You can also use xfail
for tests that are expected to fail (you can even strictly test them as failing if you want). You can use parametrize
to make a single parameterized test instead of sharing them (with fixtures). There’s a filterwarnings
mark, too.
Many pytest plugins support new marks too, like pytest-parametrize
. You can also use custom marks to enable/disable groups of tests, or to pass data into fixtures.
Tests should test the installed version, not the local version
Your tests should run against an installed version of your code. Testing against the local version might work while the installed version does not (due to a missing file, changed paths, etc). This is one of the big reasons to use /src/package
instead of /package
, as python -m pytest
will pick up local directories and pytest
does not. Also, there may come a time when someone (possibly you) needs to run your tests off of a wheel or a conda package, or in a build system, and if you are unable to test against an installed version, you won’t be able to run your tests! (It happens more than you might think).
Mock expensive or tricky calls
If you have to call something that is expensive or hard to call, it is often better to mock it. To isolate parts of your own code for “unit” testing, mocking is useful too. Combined with monkey patching (shown in an earlier example), this is a very powerful tool!
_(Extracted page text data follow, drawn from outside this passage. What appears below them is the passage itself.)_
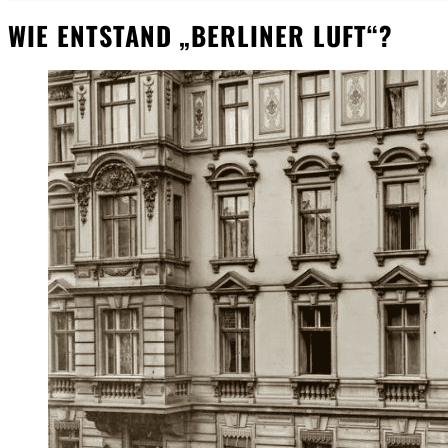
WIE ENTSTAND „BERLINER LUFT“?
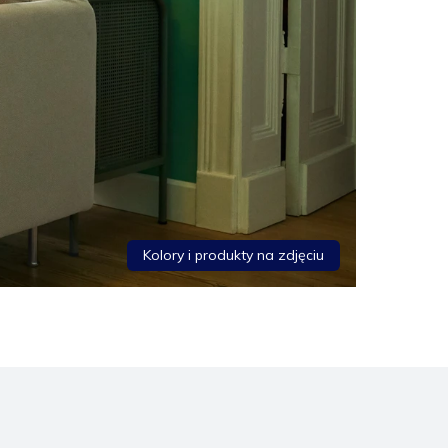
Kolory i produkty na zdjęciu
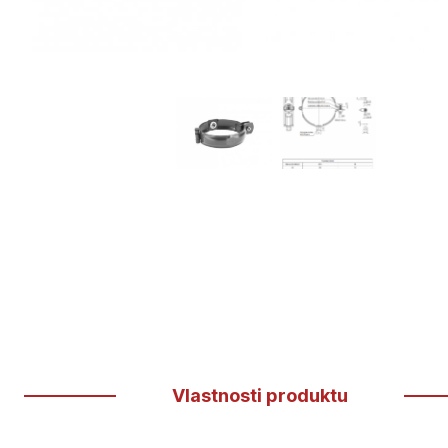
Vlastnosti produktu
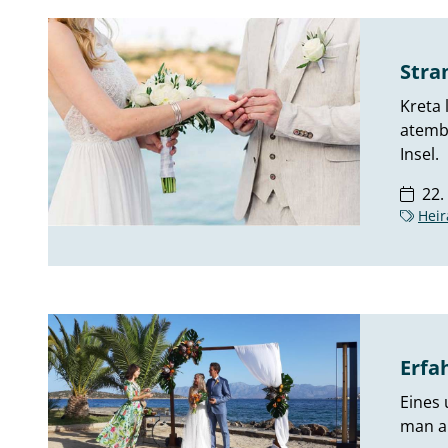
Stra
Kreta 
atembe
Insel.
22.
Heir
Erfa
Eines 
man au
Say we want to write a function that calls matplotlib. We could use pytest-mpl
to capture images and compare them in our test, but that’s an integration test, not a unit test; and if something does go wrong, we are stuck comparing pictures, and we don’t know how our usage of matplotlib changed from the test report. Let’s see how we could mock it. We will use the pytest-mock
plugin for pytest, which simply adapts the built-in unittest.mock
in a more native pytest fashion as fixtures and such.
@pytest.fixture
def mock_matplotlib(mocker):
fig = mocker.Mock(spec=matplotlib.pyplot.Figure)
ax = mocker.Mock(spec=matplotlib.pyplot.Axes)
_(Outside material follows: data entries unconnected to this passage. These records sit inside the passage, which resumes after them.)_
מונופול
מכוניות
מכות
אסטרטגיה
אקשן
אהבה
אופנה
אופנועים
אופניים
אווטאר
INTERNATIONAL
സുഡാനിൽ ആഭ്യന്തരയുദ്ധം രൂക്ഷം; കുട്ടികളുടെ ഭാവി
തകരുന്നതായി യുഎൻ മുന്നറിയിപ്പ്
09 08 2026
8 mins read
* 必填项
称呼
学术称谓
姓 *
line2d = mocker.Mock(name="step", spec=matplotlib.lines.Line2D)
ax.plot.return_value = (line2d,)
# Patch the main library if used directly
mpl = mocker.patch("matplotlib.pyplot", autospec=True)
mocker.patch("matplotlib.pyplot.subplots", return_value=(fig, ax))
return SimpleNamespace(fig=fig, ax=ax, mpl=mpl)
Here, we’ve just mocked the parts we touch in our plot function that we need to test. We use spec=
to get the mock to just respond to the same things that the original object would have responded to. We can set return values so that our objects behave like the real thing. Using it is simple:
def test_my_plot(mock_matplotlib):
ax = mock_matplotlib.ax
my_plot(ax=ax)
assert len(ax.mock_calls) == 6
ax.plot.assert_called_once_with(
approx([1.0, 3.0, 2.0]),
label=None,
linewidth=1.5,
)
If this changes, we immediately know exactly what changed - and this runs instantly, we aren’t making any images! While this is a little work to set up, it pays off in the long run.
The documentation at pytest-mock is helpful, though most of it just redirects to the standard library unittest.mock.